Teachers, especially women, too often assume a martyr mentality. They accept their long hours and pennies as payment to be a societal norm and “not the reason” they do the work. For me, that mindset permeated into my expectations for myself, my career, and ultimately, my worth.
I also believed that I was “just a teacher,” minimizing my value and skill sets because my role was familiar and didn’t have a fancy title. I would say to others “everyone knows what a teacher does” and “everyone’s had a teacher at one point in their life.” While true, I assumed that non-educators really knew what or, rather, how I did my job as a special education teacher.
Patient is often the first characteristic I was labeled with. But skills like organization, problem-solving, time and project management all fall into the job requirements of any teacher. Every teacher I know has the ability to mediate and collaborate; is dependable and diligent; and makes more decisions in an hour than some professionals make all day.

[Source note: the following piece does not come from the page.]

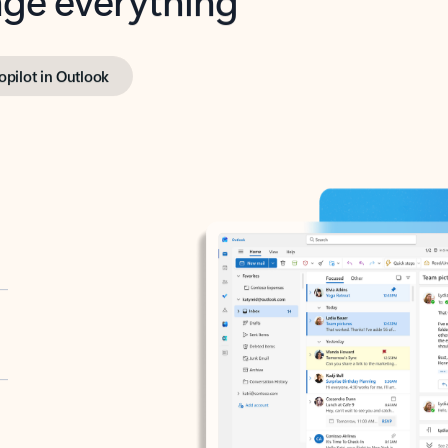
opilot in Outlook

It took my departure from the classroom to realize these attributes in myself and how transferable they were to many other jobs.
After I accepted an administrative assistant position in a public policy department, I was extremely intimidated and worried that someone at this new job would figure me out — that I was “just a teacher” and had no idea what public policy was.
But the biggest barrier to my success was my limited view of myself. I confused my competence with my confidence. I wasn’t a pity hire, my strengths as a teacher were exactly why they had offered me this job!
I had forgotten that I was still capable, savvy, and quick on my feet. I may not have ever studied or worked in government relations, but I certainly knew that learning is fundamental to growth. I had diminished the triumphs of my teaching days and discounted the fact that they had been filled with equally, if not more challenging demands.
I quickly learned that after five years of teaching, I truly could handle anything — even outside the classroom. I was an awesome assistant and was quickly promoted to support the president of that company. Within two years, I took on a new role as Director of Operations for a private firm led by a former U.S. senator. Now, I am the Vice President of a national program, advocating for better broadband in schools.
I never could have anticipated that my career would come as “full circle” as it has, and sometimes I still struggle to widen that narrowed scope of my professional self. But I will continue to advocate that teachers, or really, all women, regardless of their profession, are limitless.
Seize opportunities to grow and learn. Give yourself permission to re-evaluate and pivot to suit your needs and desire for fulfillment. You aren’t selfish, you’re brave. Grant yourself the kindness and understanding that you’d give others. You are limitless.
About the Author: Emily Jordan, Vice President, Connect K-12 versees the day-to-day operations of the organization’s Connect K-12 initiative. She manages external relationships with key stakeholders at the state and federal levels of government, including governors’ offices, education agency heads, and like-minded advocacy and membership organizations. Emily helps state education leaders and K-12 public school districts improve school connectivity and make progress toward the FCC’s 1 Mbps per student bandwidth goal. She also equips national, state, and local organizations with data to be effective advocates for the federal E-rate Program, the primary funding mechanism for school connectivity nationally.